Quando a realidade imita o cartoon

“Sim, ele está morto”, confirmou à AFP um aliado político próximo de Rabbani, chorando ao telefone.
A polícia afegã informou que o antigo chefe de Estado foi morto por um falso emissário taliban, um kamikaze que tinha escondido a bomba no seu turbante.
Um conselheiro de Rabbani terá sofrido ferimentos graves devido ao ataque, segundo uma fonte policial. “Masoom Stanekzai está vivo mas muito ferido”, disse a fonte que não se quis identificar à Reuters por não estar autorizado a falar à imprensa.
Rabbani e o conselheiro encontravam-se numa reunião com dois membros taliban na altura da explosão. “Dois taliban foram com Stanakzai. Ninguém foi revistado. Pouco depois ouvimos uma explosão. Começamos todos a gritar: ‘Mataram Ustaad Ustaad [termo de deferência]‘ “, contou à BBC um dos membros da casa do alto conselheiro.

 

4 Comentários »

  1. E quem é que teve a ideia primeiro?

    Quanto mais se prolonga um estado de guerra mais se aprofunda o decaimento acelerado de normas de conduta.
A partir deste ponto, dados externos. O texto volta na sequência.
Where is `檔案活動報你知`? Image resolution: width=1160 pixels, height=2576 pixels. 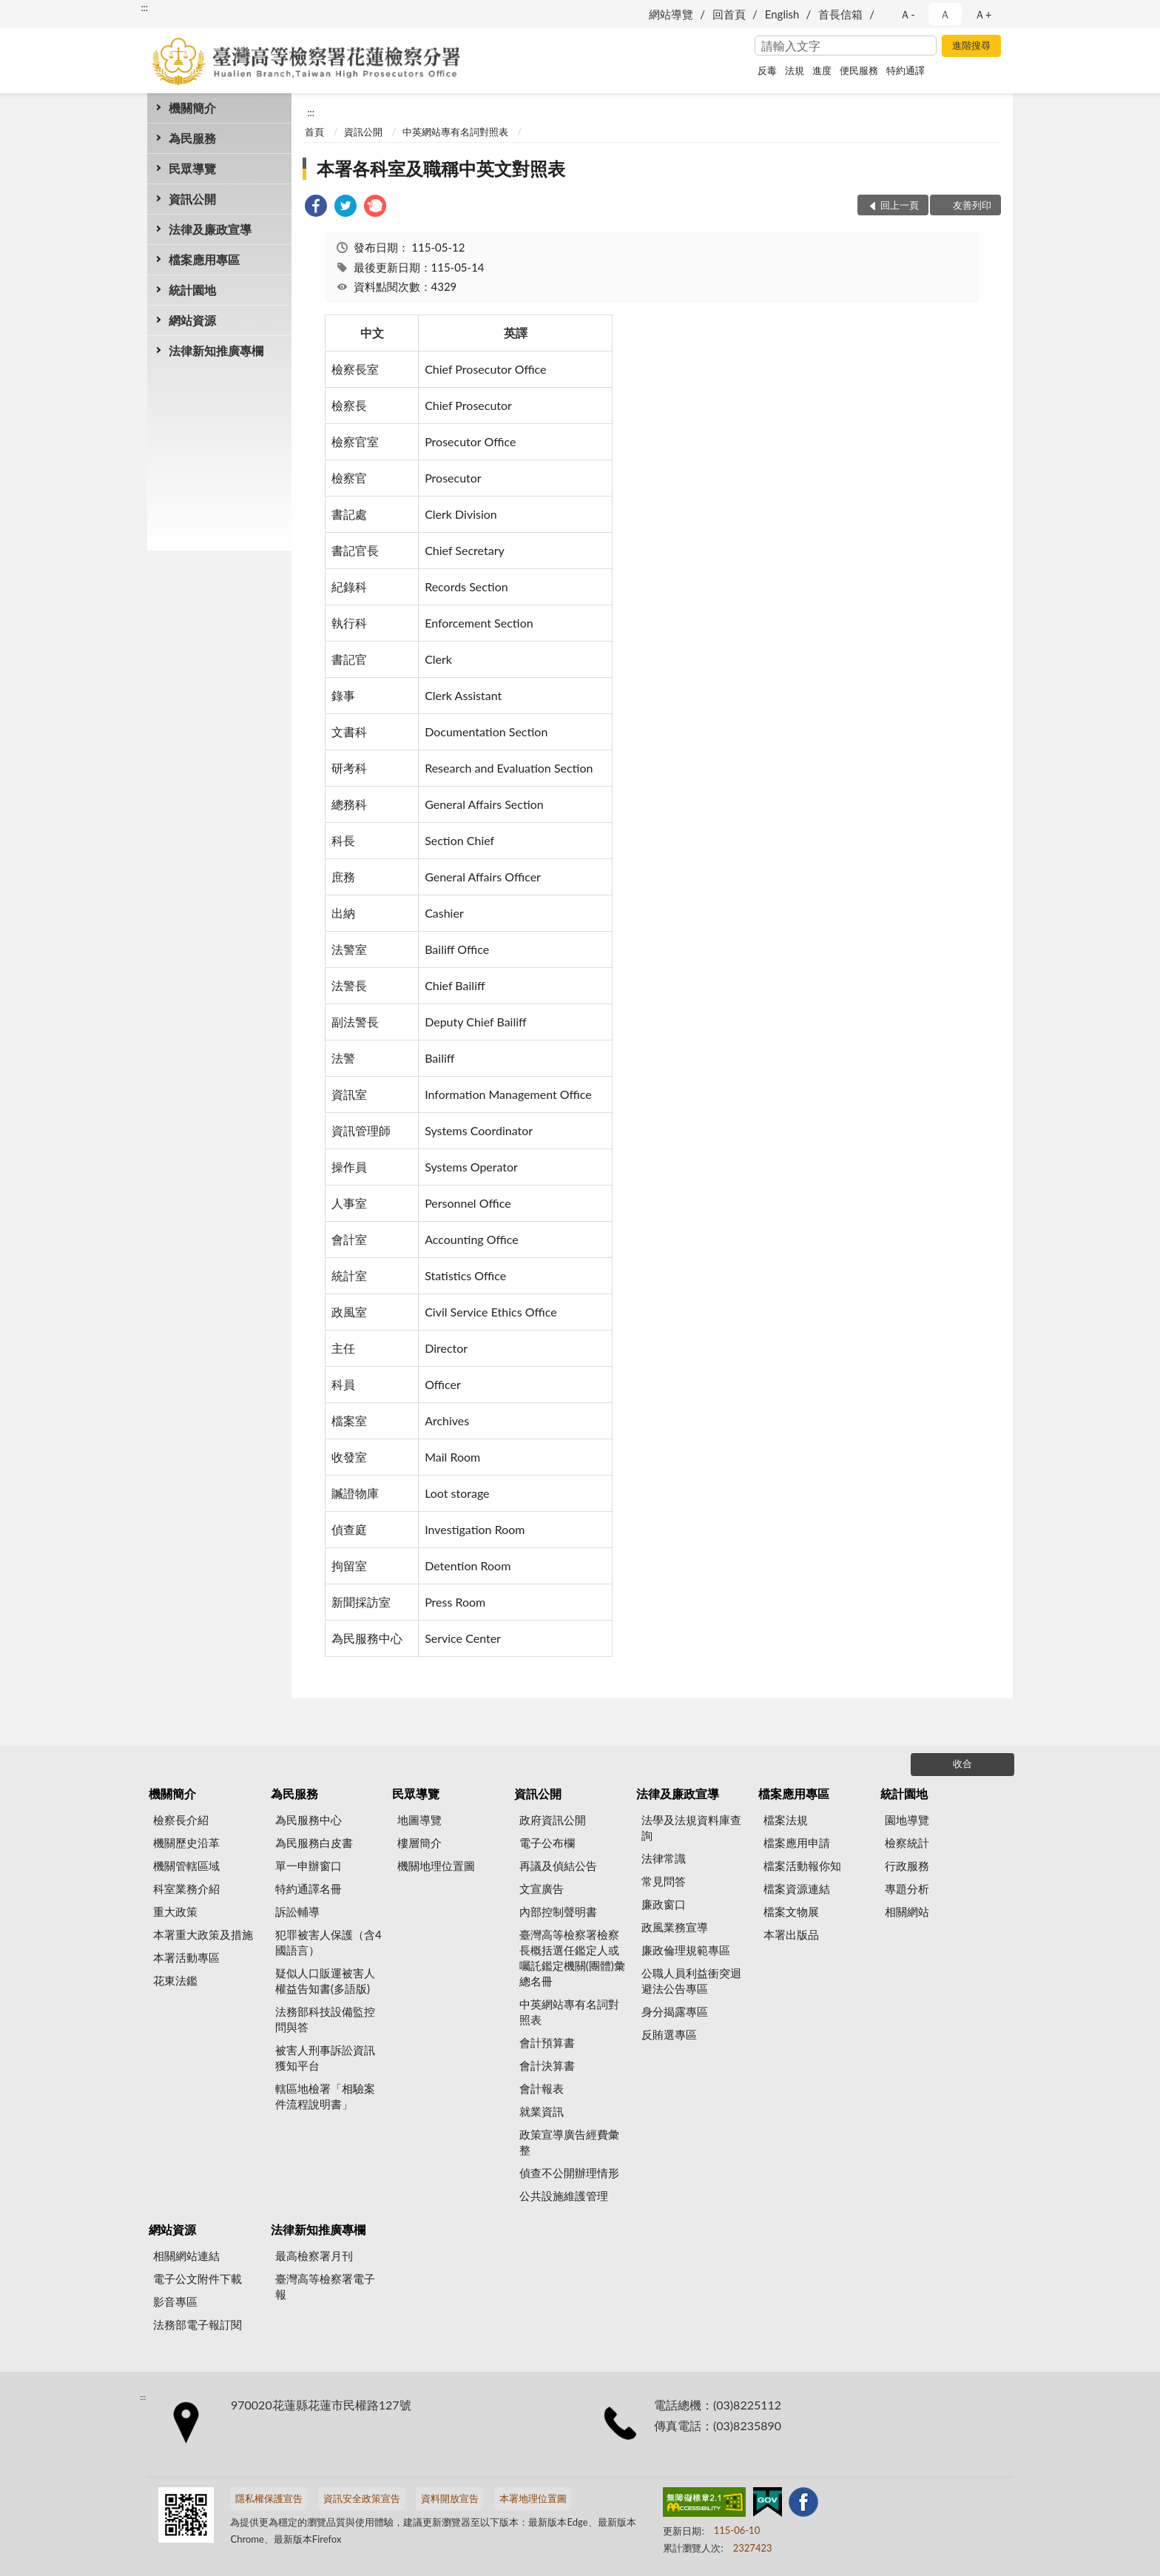 檔案活動報你知 is located at coordinates (802, 1865).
    Comentário por Carlos Novais — Setembro 21, 2011 @ 11:57

  2. A ideia dos direitos de autor é muito interessante nesta área. Especialmente quando um autor desenha um cartoon para um jornal e o outro autor se faz explodir, para assassinar. Daqui até concluir, a título hipotético, que a leitura de cartoons faz mal às pessoas, podendo o seu consumo alterar normas de conduta, é um pequeno passo.
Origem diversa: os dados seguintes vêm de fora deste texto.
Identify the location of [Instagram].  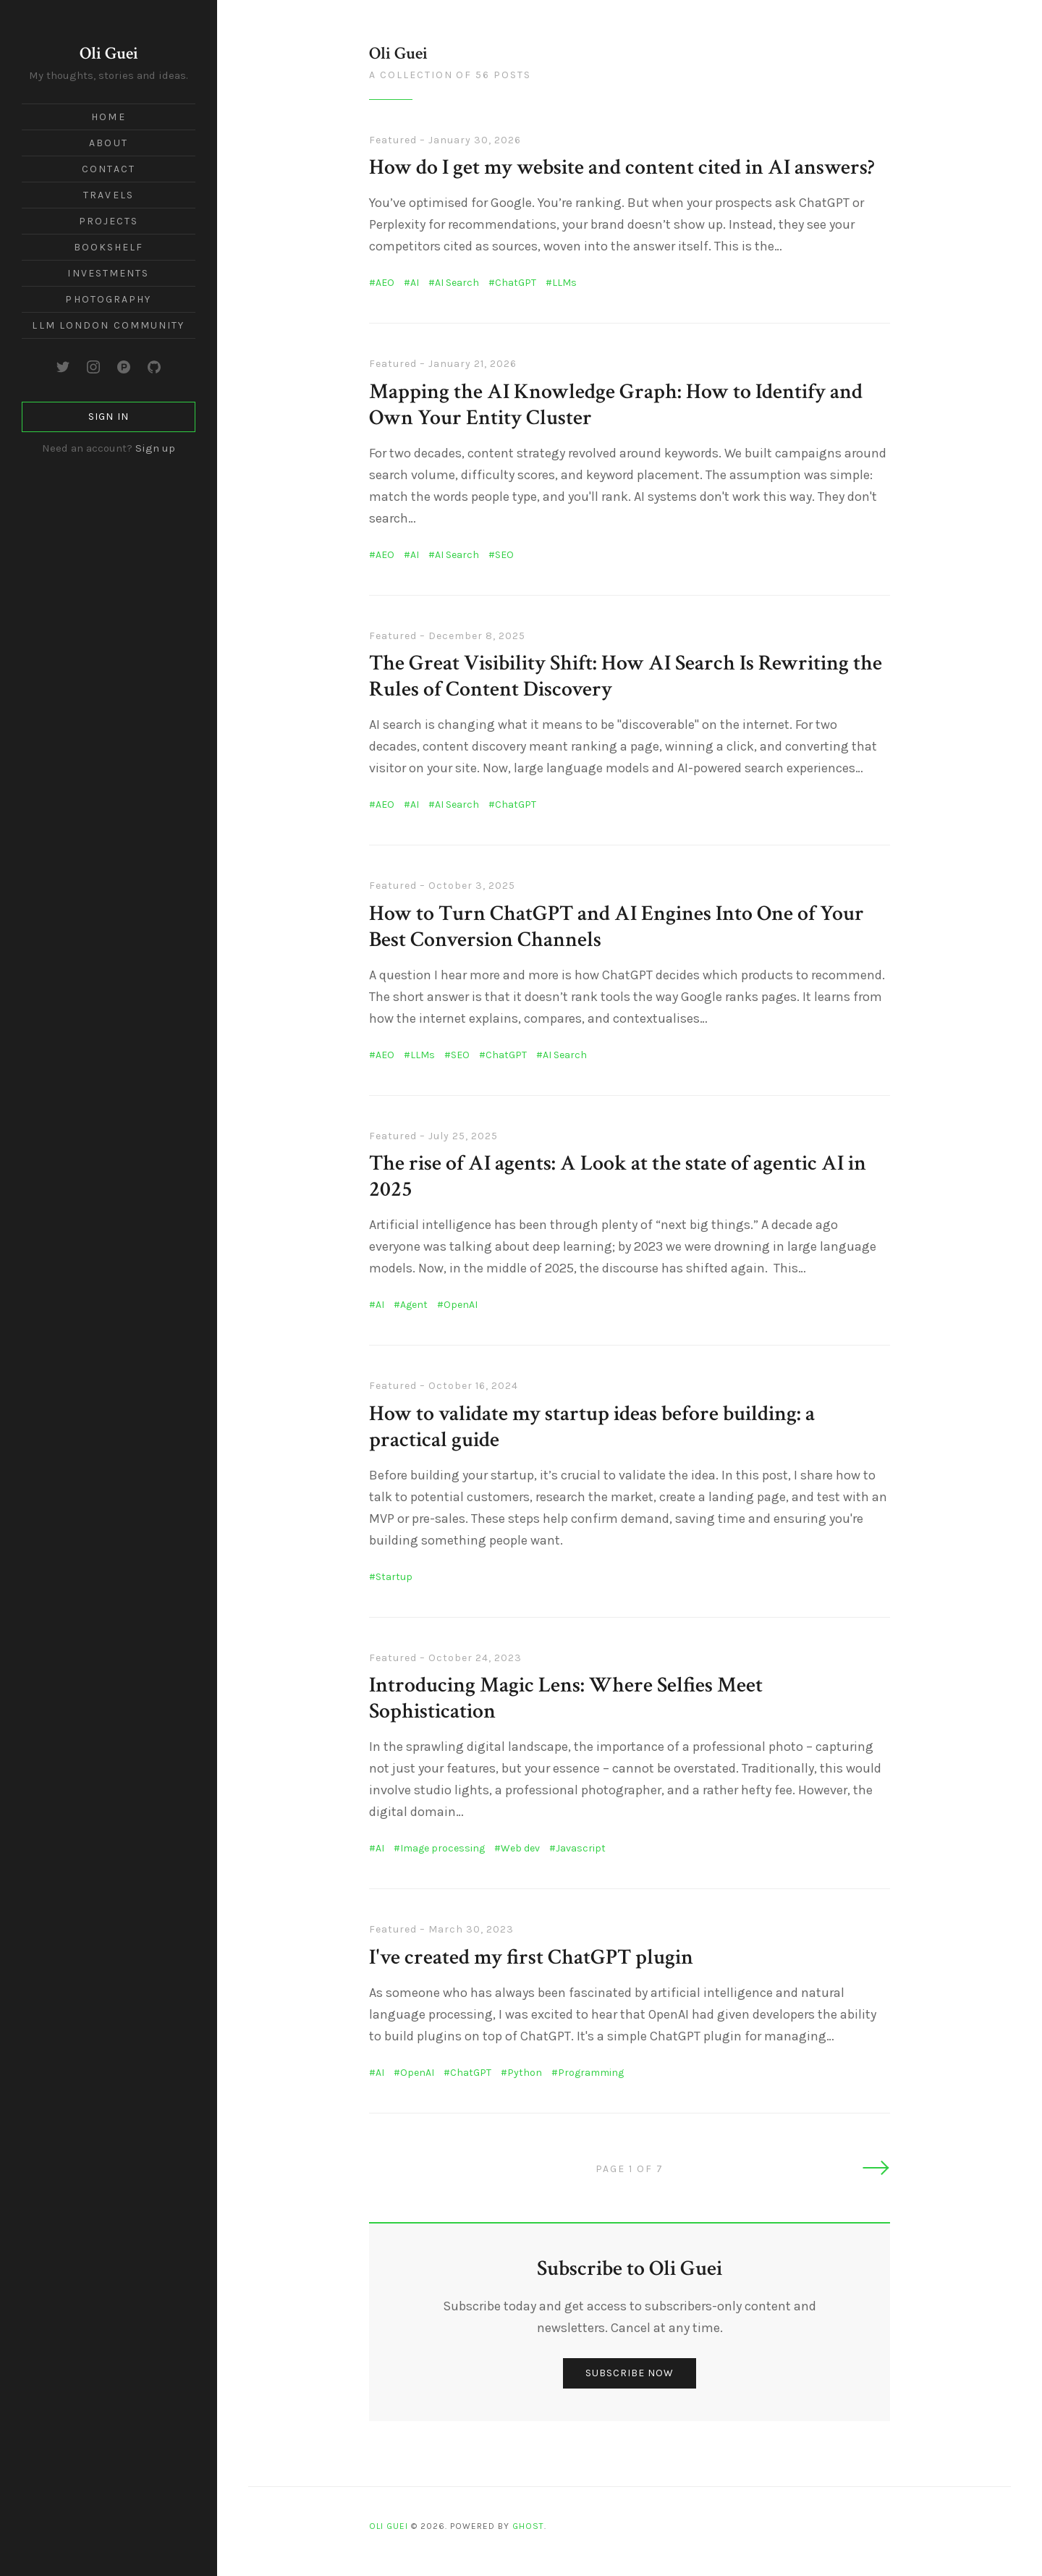 (93, 366).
    Comentário por ruicarmo — Setembro 21, 2011 @ 12:16

  3. “mais se aprofunda o decaimento acelerado de normas de conduta.”
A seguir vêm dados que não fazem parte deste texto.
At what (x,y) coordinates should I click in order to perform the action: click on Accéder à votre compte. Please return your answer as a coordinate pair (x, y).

    Verdade em geral, mas não neste caso. A utilização do bombismo suicida está, há muito, firmemente ancorada em sólidas interpretações do Islão, no que respeita à jihad.
    As leis da guerra, tal como nós as entendemos, não têm qq validade na cultura islâmica, onde a ética ( o que é bem e o que é mal), se baseia apenas nos textos sagrados e no exemplo do Profeta.

    Comentário por Jose — Setembro 21, 2011 @ 17:05

  4. “Quanto mais se prolonga um estado de guerra mais se aprofunda o decaimento acelerado de normas de conduta.”

    Sim. Para começar é um paradoxo: a maneira mais rápida de acabar uma guerra é usar extrema violência para matar muita gente.
    Mas não se aplica ao caso do conflito em questão ou o Carlos Novais tem feito um esforço sobre humano para não ler notícias de há 5 anos, 10 anos, 15 anos?